Many algorithms, especially PoS but ultimately PoW as well due to difficulty adjustment, rely on messages to be broadcasted at particular times, and so the protocols tend to enforce a rule that if a message, implicitly or explicitly, specifies some timestamp T, then another node will not process that message until the node’s local clock reaches T, or possibly T+k for some k (~2 hours in the case of bitcoin). Question: is the rule that, if a node receives a message with intended time T, at local clock time T’ < T, it should ignore the message until its own local clock time reaches T, a game-theoretic equilibrium?

Clearly, at the extreme where clock time disparity and network disparity are zero, it is, because the time a message was sent is common knowledge and so it can be thought of as a tag attached to the message itself. But what if there are perturbations in both cases? Clearly, if one node perceives that its clock is earlier than that of every other node, it will likely have the incentive to adjust its clock forward to match everyone else’s, and if a node perceives that its click is later than that of everyone else, it will similarly want to adjust backward. Such a clock homogenizing force seems by itself benign.

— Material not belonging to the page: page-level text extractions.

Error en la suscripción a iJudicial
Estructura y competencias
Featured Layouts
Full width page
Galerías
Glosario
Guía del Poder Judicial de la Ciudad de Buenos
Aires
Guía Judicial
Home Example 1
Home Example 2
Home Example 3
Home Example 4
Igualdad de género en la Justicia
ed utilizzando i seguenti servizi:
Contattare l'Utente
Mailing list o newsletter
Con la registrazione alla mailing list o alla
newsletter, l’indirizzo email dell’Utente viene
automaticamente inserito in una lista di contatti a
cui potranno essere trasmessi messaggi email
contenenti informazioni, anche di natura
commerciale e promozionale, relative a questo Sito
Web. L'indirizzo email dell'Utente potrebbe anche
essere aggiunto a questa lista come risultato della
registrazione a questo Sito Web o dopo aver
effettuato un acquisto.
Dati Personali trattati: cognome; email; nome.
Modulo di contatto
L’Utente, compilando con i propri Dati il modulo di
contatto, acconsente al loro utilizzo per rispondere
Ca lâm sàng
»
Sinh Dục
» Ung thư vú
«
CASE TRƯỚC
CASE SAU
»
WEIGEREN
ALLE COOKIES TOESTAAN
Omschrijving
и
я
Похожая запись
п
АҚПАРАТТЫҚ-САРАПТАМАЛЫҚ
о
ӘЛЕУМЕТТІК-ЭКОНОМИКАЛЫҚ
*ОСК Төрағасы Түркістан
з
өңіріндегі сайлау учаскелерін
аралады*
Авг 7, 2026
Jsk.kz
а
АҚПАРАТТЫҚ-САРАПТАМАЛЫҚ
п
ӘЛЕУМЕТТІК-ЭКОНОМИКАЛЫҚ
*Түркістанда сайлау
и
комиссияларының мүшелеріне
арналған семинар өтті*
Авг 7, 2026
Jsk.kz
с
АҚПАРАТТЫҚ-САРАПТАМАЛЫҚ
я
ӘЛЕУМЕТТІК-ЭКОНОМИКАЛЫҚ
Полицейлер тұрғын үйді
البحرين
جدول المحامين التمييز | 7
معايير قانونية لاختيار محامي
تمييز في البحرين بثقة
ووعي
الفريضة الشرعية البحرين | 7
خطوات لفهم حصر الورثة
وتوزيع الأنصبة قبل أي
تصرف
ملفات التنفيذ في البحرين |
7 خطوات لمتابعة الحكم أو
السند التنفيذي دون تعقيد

But are there possibly less benign incentive effects that could show themselves? For example, what if it’s the case that, in some particular chain-based PoS algo, a node has an incentive to accept and process blocks ~100 milliseconds before it’s supposed to accept and process them, because of some asymmetry in waiting too early versus waiting too late, and every node has this incentive? Then, every node will start accepting blocks 100 milliseconds earlier, and at that point a node will start having the incentive to accept and process blocks 200 milliseconds before the intended time, and so on and so forth. And once everyone’s used to adjusting 100 milliseconds per day, some nodes will start anticipating everyone else’s changes and will start adjusting 200 milliseconds per day. Could small perturbations like this over time cause the equilibrium to eventually unravel and lead to no timestamp enforcement whatsoever?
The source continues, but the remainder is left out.